From the beginning of 1995 to the end of 2000, 44 pus or tissue samples from neurosurgical patients treated at the department of neurosurgery, Turku University Hospital, Turku, Finland, were analysed by the PCR method, in addition to conventional microbiological methods. These patients were suspected of having bacterial infection in brain tissue or spinal canal.
Patients and samples
The study collection included 24 intracranial and 20 spinal samples. The intracranial pus or tissue samples were from patients operated on for a clinical or neuroradiological suspicion of brain abscess or subdural empyema, or when the intraoperative nature of the lesion remained macroscopically undefined. Eleven samples were obtained by trepanation and puncture, and 13 by stereotactic or open biopsy (table 1). The spinal samples were from patients who underwent neurosurgery for suspected spondylitis or spinal epidural abscess. The samples included five pus and 15 tissue specimens, of which 18 were obtained by biopsy during laminectomy, one tissue specimen was obtained by stereotactic biopsy, and one pus specimen was obtained by puncture (table 2).

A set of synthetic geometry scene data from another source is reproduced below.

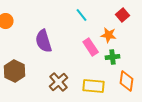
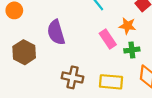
brown hexagon: (15, 71) -> (24, 52), moved
brown cross: (59, 82) -> (73, 77), turned -36

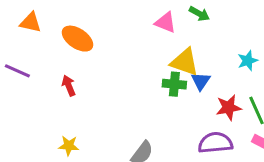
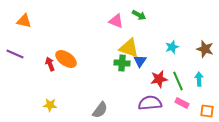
orange ellipse: (78, 39) -> (66, 59), moved

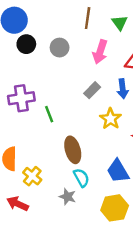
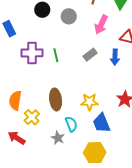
green line: (49, 114) -> (56, 55), moved
yellow star: (111, 119) -> (89, 102), moved, turned 30
brown ellipse: (73, 150) -> (56, 99), moved

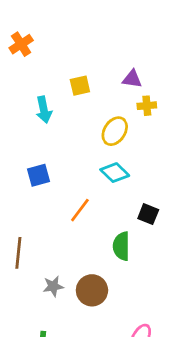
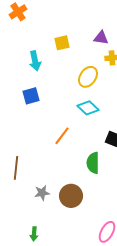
blue square: (38, 175) -> (31, 96), moved

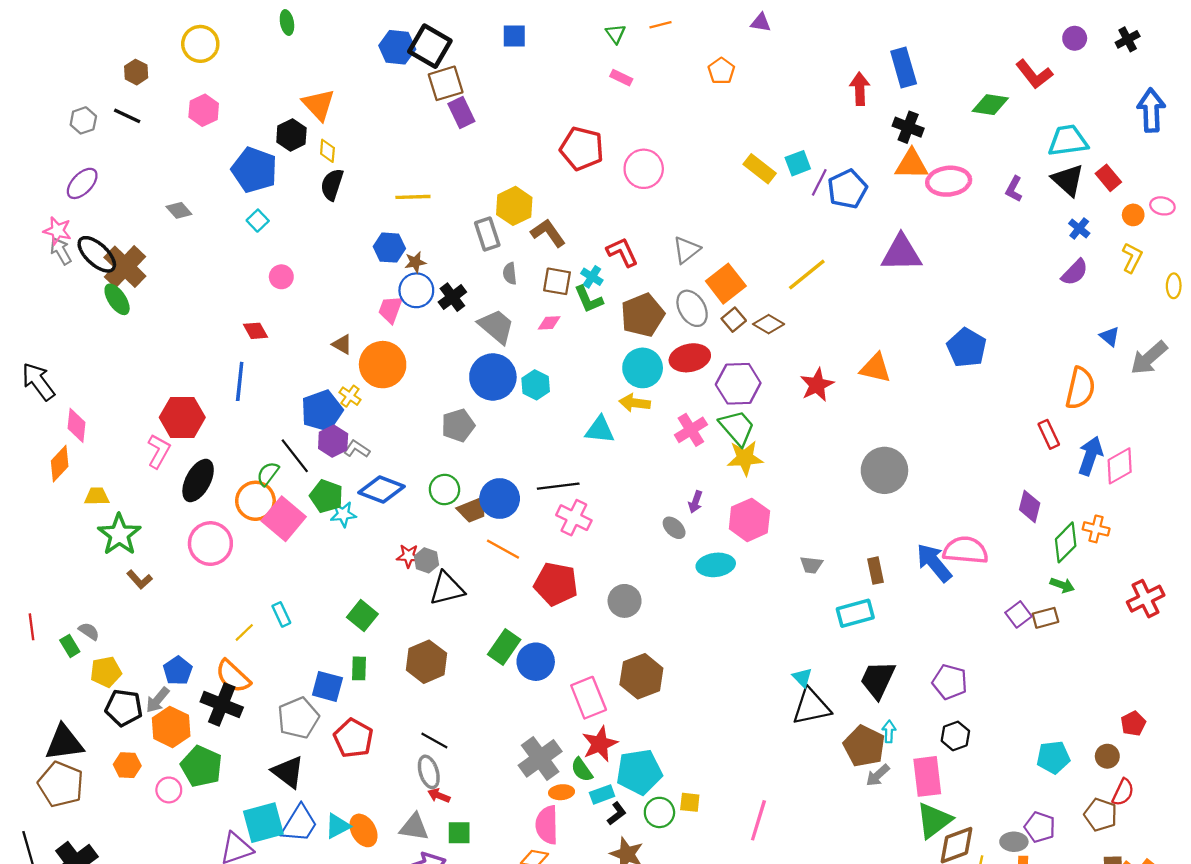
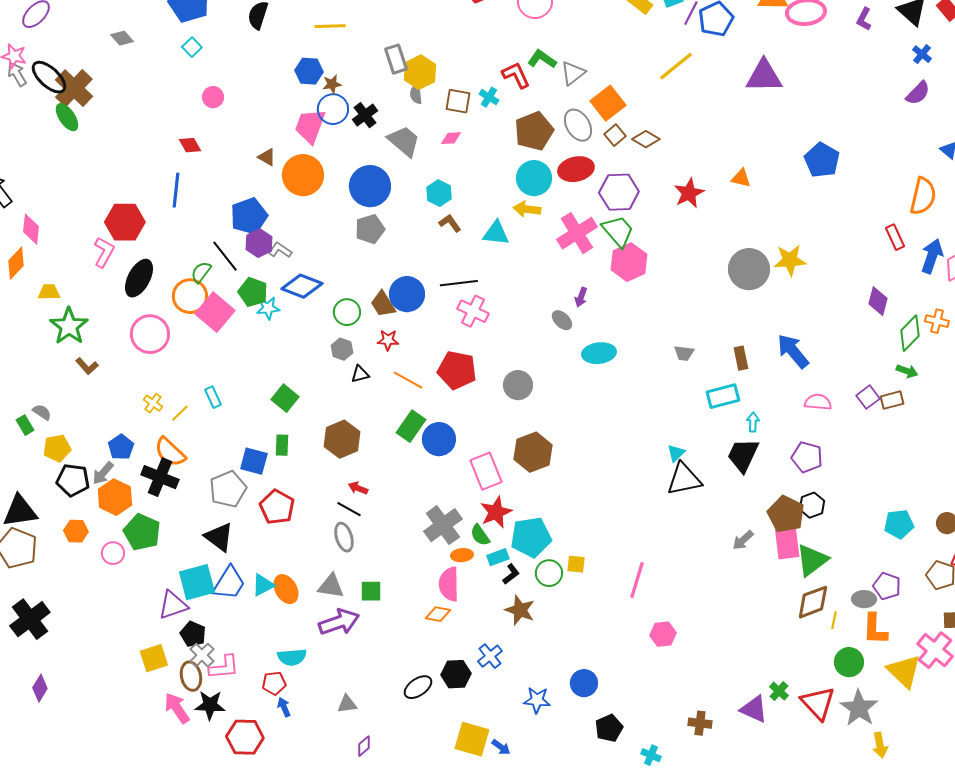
yellow hexagon: (514, 206) -> (420, 72), moved
brown L-shape: (548, 233) -> (450, 223), moved, size x0.7
yellow line: (807, 275) -> (676, 66), moved
green L-shape: (589, 299) -> (542, 59), moved, turned 148
pink trapezoid: (390, 309) -> (310, 126), size x1.4
orange triangle: (875, 368) -> (741, 178), size x0.7
blue circle: (493, 377) -> (370, 186), moved
yellow cross: (350, 396) -> (153, 403), moved
pink cross: (691, 430) -> (577, 233), size x1.4
yellow star: (745, 458) -> (790, 260), moved
green circle: (444, 490) -> (347, 312), moved
brown trapezoid: (473, 510) -> (383, 304), turned 80
pink hexagon: (749, 520) -> (629, 262), moved
orange line: (503, 549) -> (408, 380), moved
pink semicircle: (966, 550) -> (818, 402), moved, size x0.7
red star: (408, 556) -> (388, 340), moved
black triangle: (447, 589) -> (360, 374), size x0.6
cyan triangle: (802, 677) -> (676, 453), turned 30
cyan arrow: (889, 731) -> (753, 422), moved
brown pentagon: (864, 746) -> (786, 514), moved
red arrow: (439, 796) -> (358, 488), moved
green triangle: (934, 820) -> (812, 560), moved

Data were collected on the final clinical diagnoses as well as on the administration of antimicrobials and the timing of the microbiological specimens with respect to antimicrobial treatment. All positive PCR or culture results were reassessed to determine the clinical importance of the findings.

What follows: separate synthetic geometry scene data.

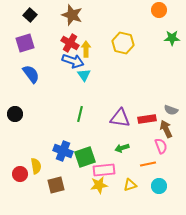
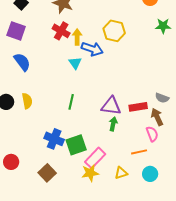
purple square: (25, 43) -> (16, 31), turned 36
blue arrow: (73, 61) -> (92, 49), moved
green arrow: (122, 148) -> (113, 124), moved, turned 120
yellow semicircle: (36, 166) -> (27, 101), moved
pink rectangle: (104, 170) -> (95, 158), turned -40
brown square: (56, 185) -> (47, 173), turned -30

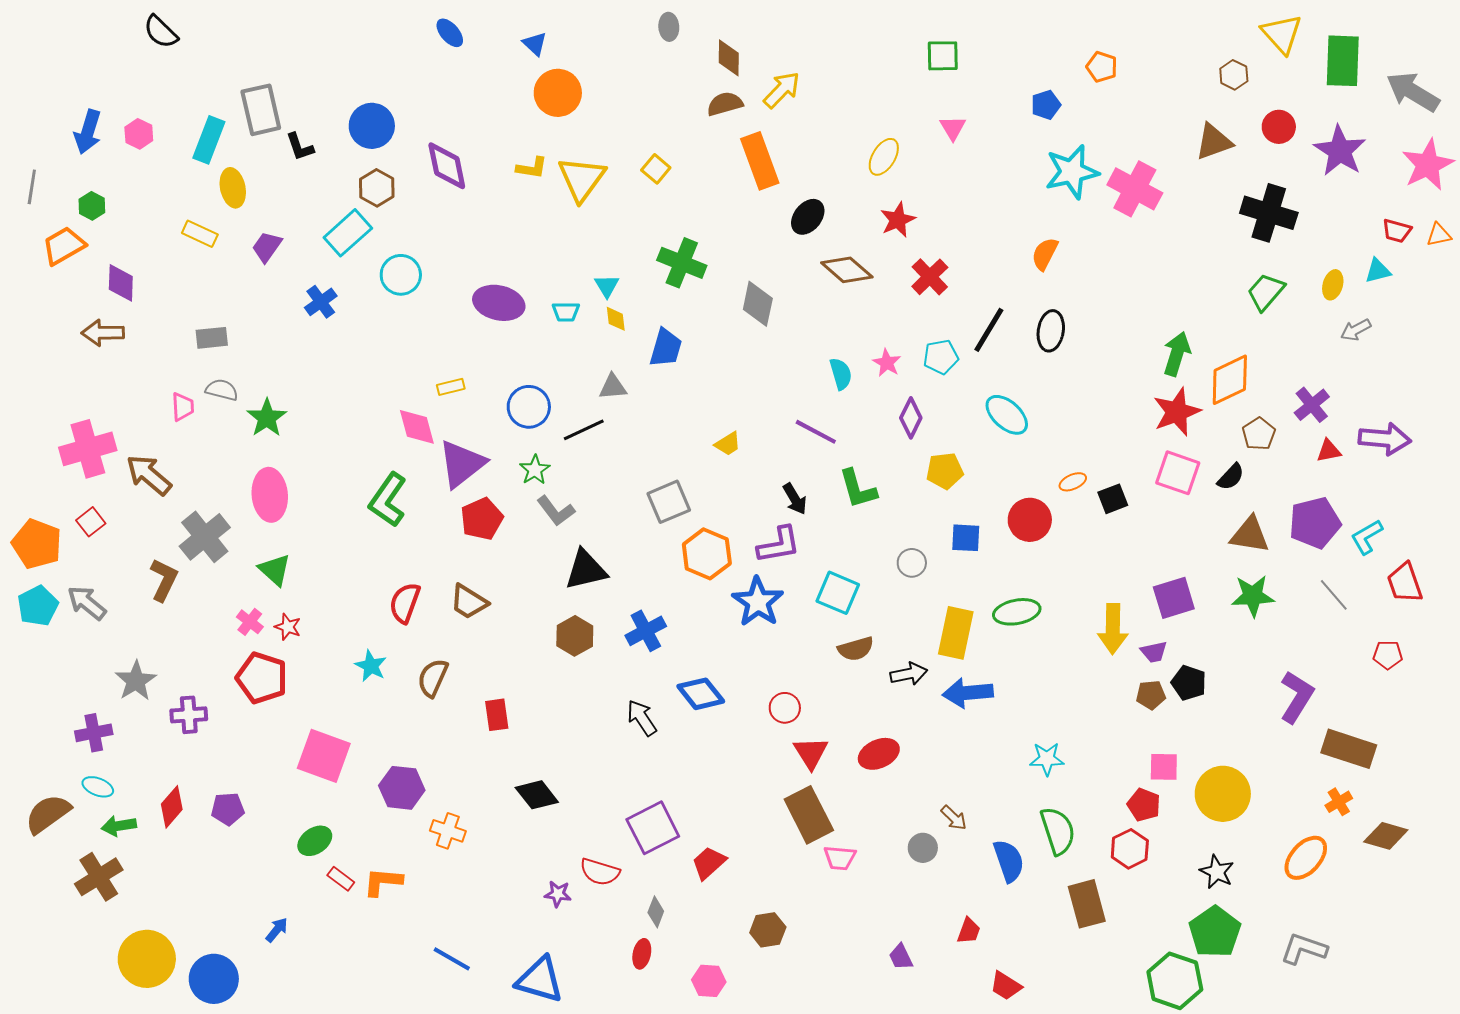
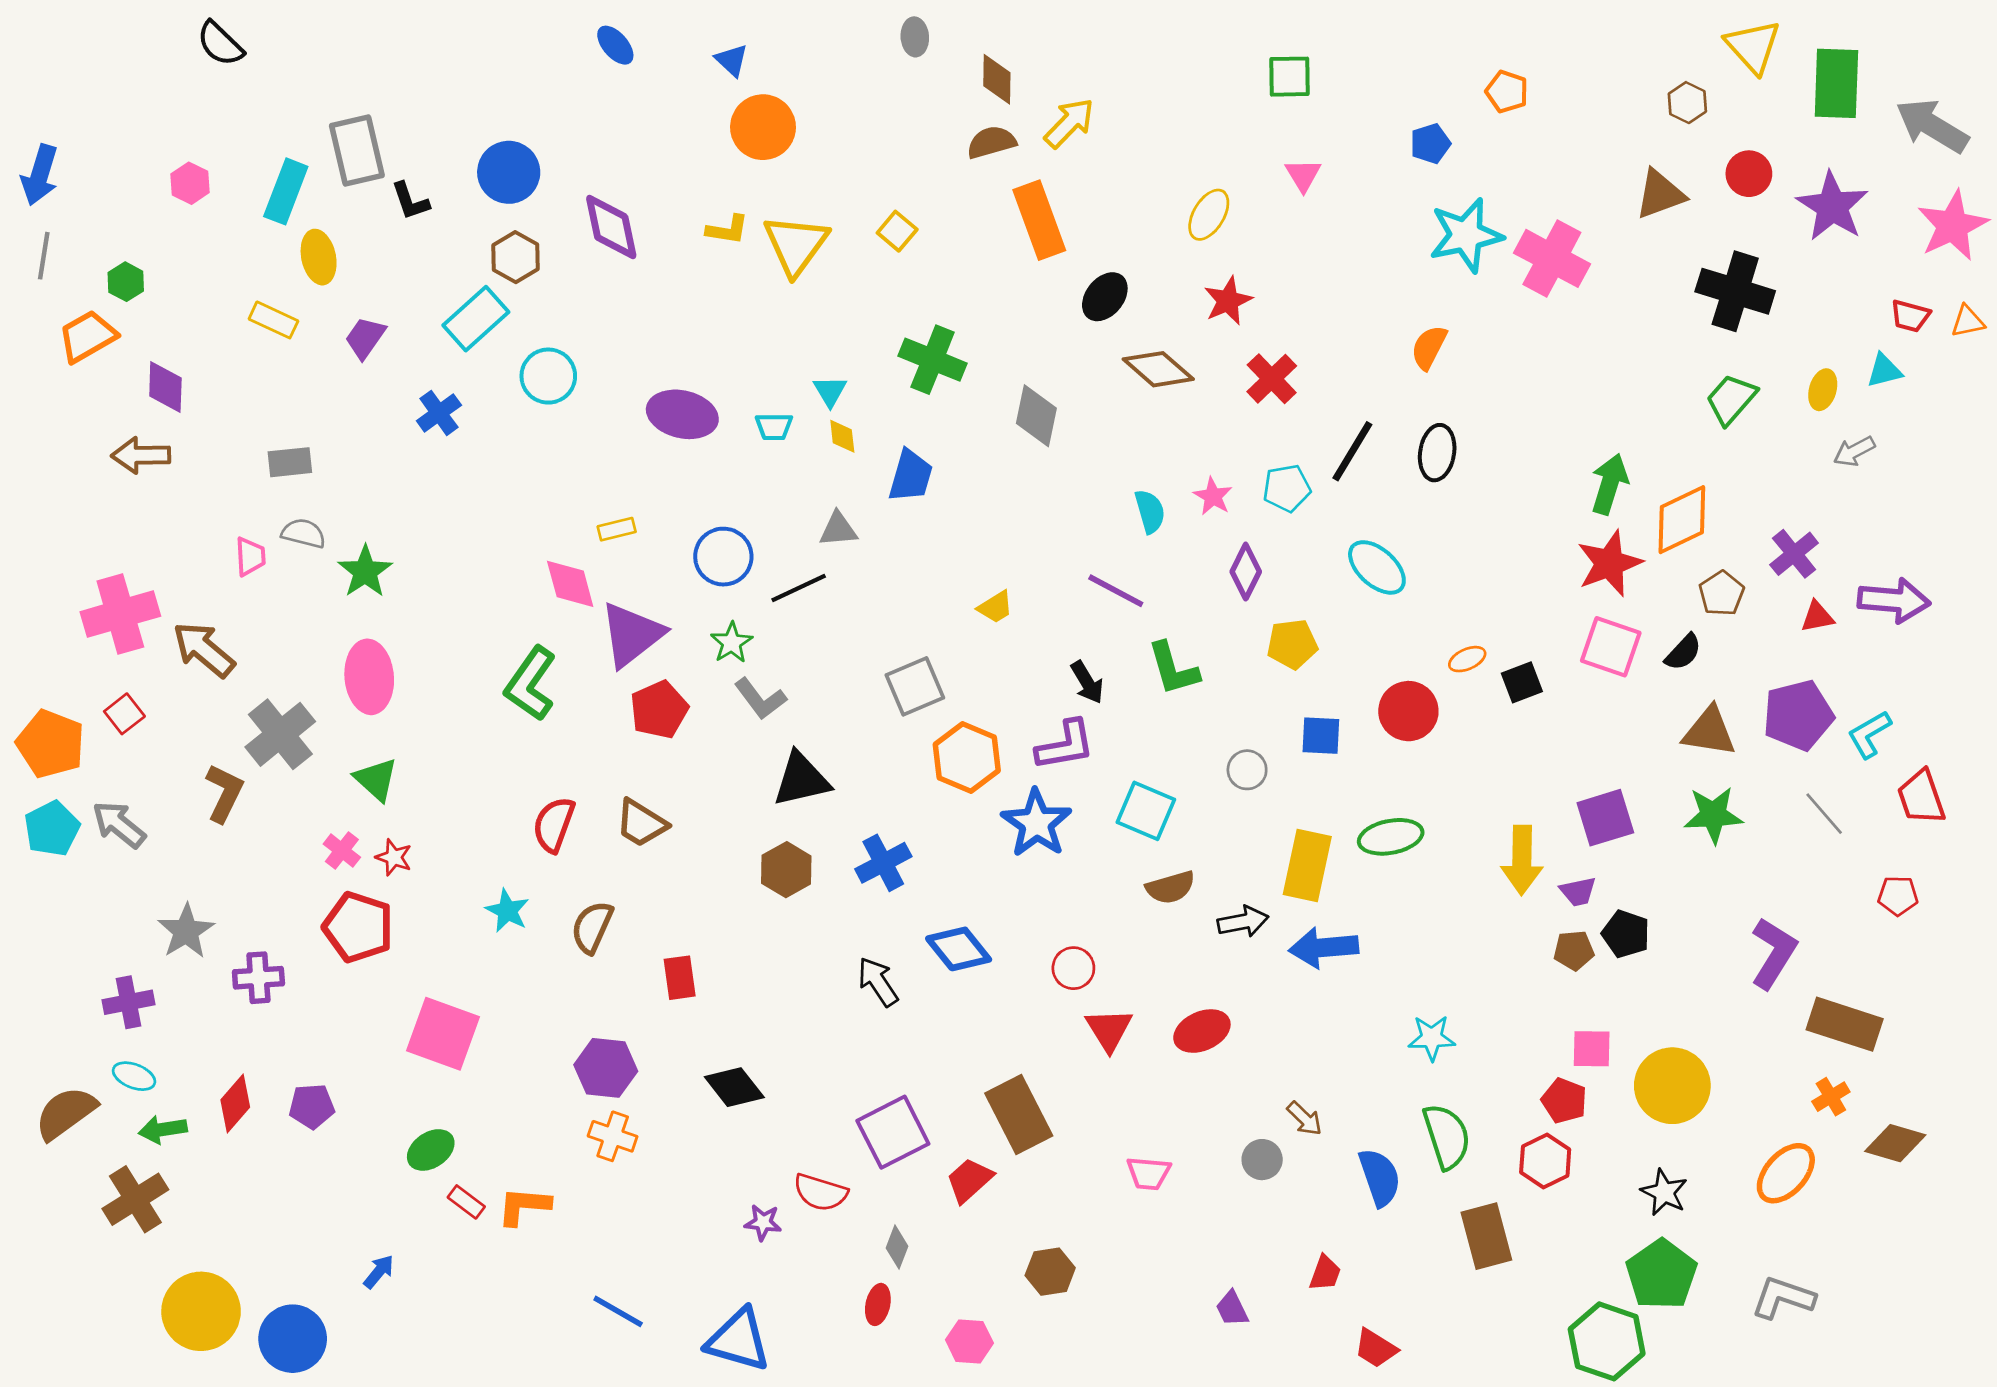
blue arrow: (88, 132) -> (40, 175), moved
purple hexagon: (402, 788) -> (606, 1068), moved
brown rectangle: (809, 815) -> (1019, 1114), moved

DNA was extracted from the fresh tissue samples after proteinase K (0.1 mg/ml) digestion (56°C, two to 17 hours) with two phenol-chloroform-isoamyl alcohol extractions followed by one ether wash, as described earlier.18 Pus samples were concentrated by centrifugation19 and DNA extraction was done as described above.
The primers, reagents, and conditions used in the 23S and 16S rDNA PCR have been described previously.10 All samples were initially screened for the presence of bacterial DNA by amplification of the 23S rRNA genes with oligonucleotide primers MS 37 and MS 38.10 On the basis of sequence analysis of the 23S rDNA, these primers cover several bacterial subdivisions, as described previously.10
The bacterial DNA present in a 23S rDNA PCR positive specimen was identified by sequencing the 23S or 16S rDNA, or both. Amplification of the 23S rDNA was used in the initial screening of the samples because of its higher sensitivity compared with that of the previously described 16S rDNA PCR method. The 16S rDNA PCR product was preferred for sequencing because of the more abundant sequence data presently available.

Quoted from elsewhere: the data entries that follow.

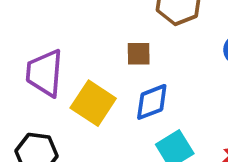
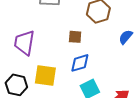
yellow square: (93, 103) -> (45, 76), moved, turned -30

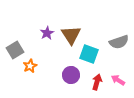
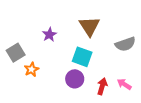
brown triangle: (71, 35) -> (89, 26), moved
cyan square: (89, 54) -> (82, 57), moved

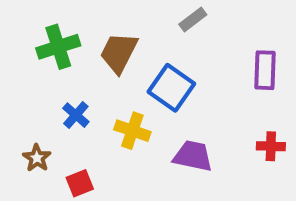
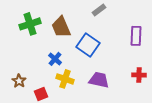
brown trapezoid: (119, 53) -> (61, 27), turned -50
blue cross: (76, 115) -> (55, 59), moved
yellow cross: (132, 131) -> (65, 79), moved

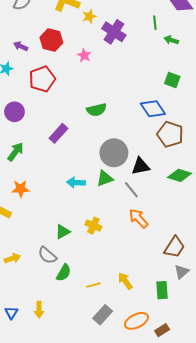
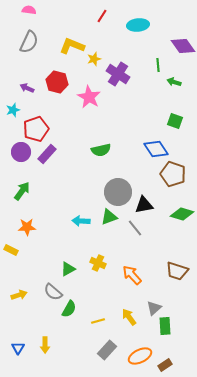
pink star: (84, 55) -> (89, 97), size x1.6
red pentagon: (42, 79) -> (36, 129), moved
purple rectangle: (59, 133) -> (47, 154), moved
orange arrow: (139, 218) -> (132, 275), moved
brown trapezoid: (174, 247) -> (177, 271), moved, turned 75
gray triangle: (182, 272) -> (154, 308), moved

Special care was taken to avoid contamination of samples with amplicons.20 Strict measures were employed to separate the pre-PCR facilities from the post-PCR areas. Gamma irradiation and ultraviolet light irradiation were used to destroy possible traces of environmental bacterial DNA in the reagents.21,22
The sequencing reactions were done as described earlier, either manually18 or semiautomatedly,10 by using a 373 A Stretch DNA sequencer or an ABI Prism 310 genetic analyser (Applied Biosystems, Foster City, California, USA).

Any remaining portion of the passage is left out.